Besides the fact that this is a clunky sentence, it’s also grammatically incorrect. Why? Because the subject of the clause is singular – “this and that is critical…” Which means you could substitute “they” for the phrase in its entirety. And then we get:
“Everyone knows that they is critical…”
And everyone knows that’s wrong.
This “turn it around” test is very useful as you proofread your essays. It doesn’t always work but it often guides you to the right answer. Your ear can “hear” what it should be when you do the turn-it-around/substitution thing.
Read the NYTimes. And definitely read the After Deadline grammar-correction column.
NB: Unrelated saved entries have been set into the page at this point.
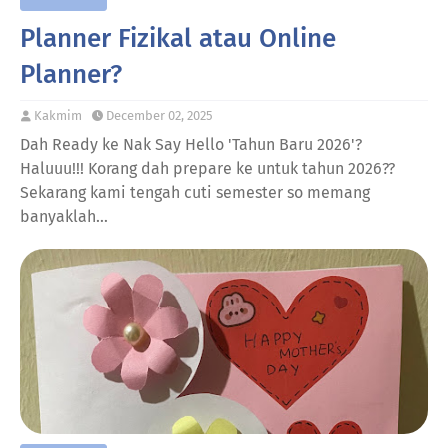
Planner Fizikal atau Online
Planner?
Kakmim
December 02, 2025
Dah Ready ke Nak Say Hello 'Tahun Baru 2026'?
Haluuu!!! Korang dah prepare ke untuk tahun 2026??
Sekarang kami tengah cuti semester so memang
banyaklah…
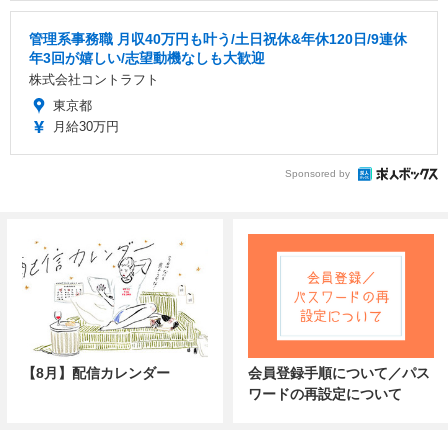
管理系事務職 月収40万円も叶う/土日祝休&年休120日/9連休
年3回が嬉しい/志望動機なしも大歓迎
株式会社コントラフト
東京都
月給30万円
Sponsored by
【8月】配信カレンダー
会員登録手順について／パス
ワードの再設定について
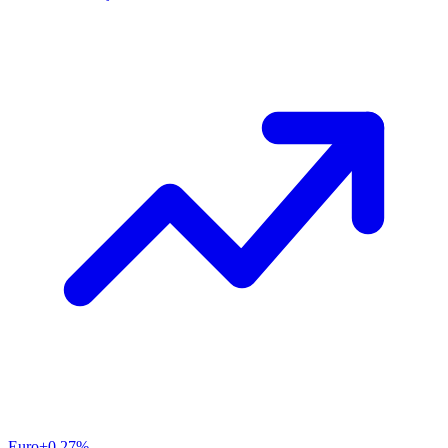
Euro
+0.27%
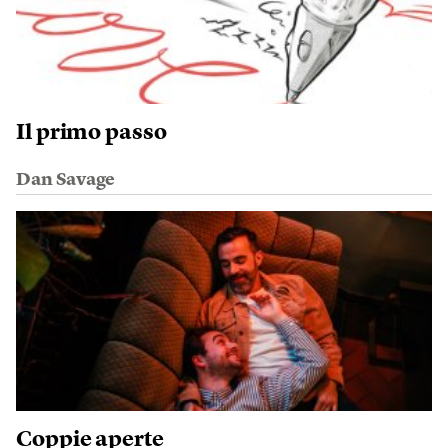
Il primo passo
Dan Savage
Coppie aperte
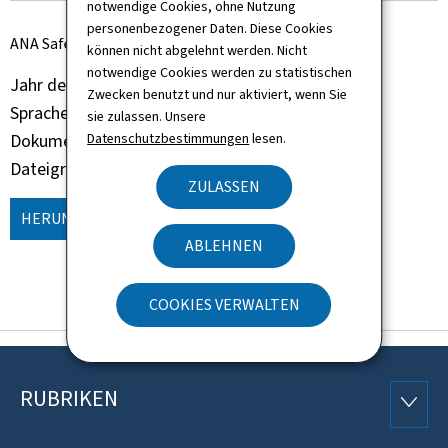
notwendige Cookies, ohne Nutzung
personenbezogener Daten. Diese Cookies
ANA Safety Policy
können nicht abgelehnt werden. Nicht
notwendige Cookies werden zu statistischen
Jahr der Veröffentlichung
2026
Zwecken benutzt und nur aktiviert, wenn Sie
Sprache(n)
Englisch
sie zulassen. Unsere
Datenschutzbestimmungen
lesen.
Dokumentformat
Png
Dateigröße
2,93 MB
ZULASSEN
HERUNTERLADEN
(EN, PNG - 2,93 MB)
ABLEHNEN
COOKIES VERWALTEN
RUBRIKEN
Footer
RUBRI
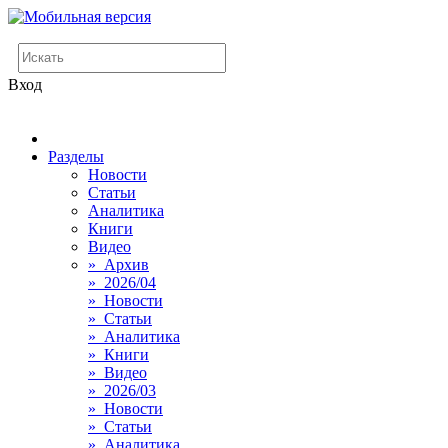
Вход
Разделы
Новости
Статьи
Аналитика
Книги
Видео
» Архив
» 2026/04
» Новости
» Статьи
» Аналитика
» Книги
» Видео
» 2026/03
» Новости
» Статьи
» Аналитика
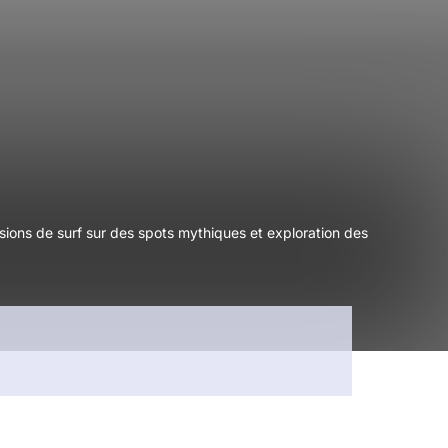
ssions de surf sur des spots mythiques et exploration des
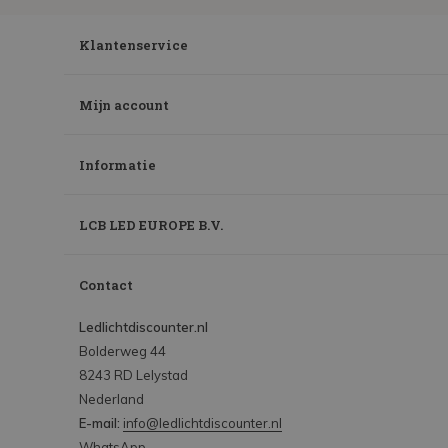
Klantenservice
Mijn account
Informatie
LCB LED EUROPE B.V.
Contact
Ledlichtdiscounter.nl
Bolderweg 44
8243 RD Lelystad
Nederland
E-mail:
info@ledlichtdiscounter.nl
WhatsApp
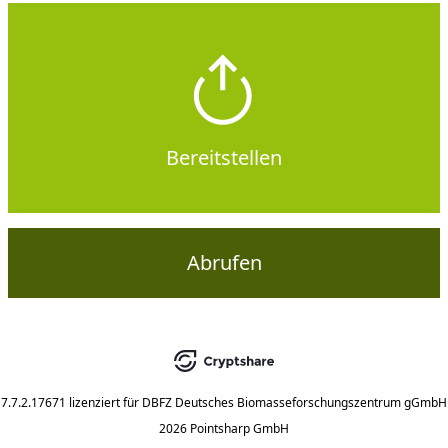
Bereitstellen
Abrufen
7.7.2.17671
lizenziert für
DBFZ Deutsches Biomasseforschungszentrum gGmbH
2026 Pointsharp GmbH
It comes out on Tuesdays.
>As you move into your last-minute scramble for the Round 2 MBA application deadlines, we’ll leave you with a warning.
A very common mistake we see all the time in clients’ work — a mistake you might sometimes spot creep into this blog from time to time, too — involves homonyms, or words that sound identical but are spelled differently (and mean different things).
The most common?
- it’s and its
- their and there and they’re
- affect and effect
We correct these in drafts all the time. Do you know the difference?
Or you get words that are just too similar:
- site and sight
- desert and dessert
- peak and peek
- discrete and discreet
- anecdote and antidote (this is our favorite)
You gotta be careful with these. Or “principle” and “principal” — that one happens all the time, too. (Our recent favorite: Segway and segue.)
These are tricky because, as the NYTimes puts it, they’re instances When Spell-Check Can’t Help.*
Check out this link too: Mistakes that Spell-Check Won’t Catch.
If, when writing, you catch yourself stopping to wonder if you’ve got the right word… then do more than just wonder. Go look it up. You can often Google something like “[word1] vs [word2]” and get clarification.
Any other favorite homonym or just plain similar-and-confusing word pairs that you stumble over?
* Yes, we are uber-geeky. We love that “After Deadline” column on the NYT site.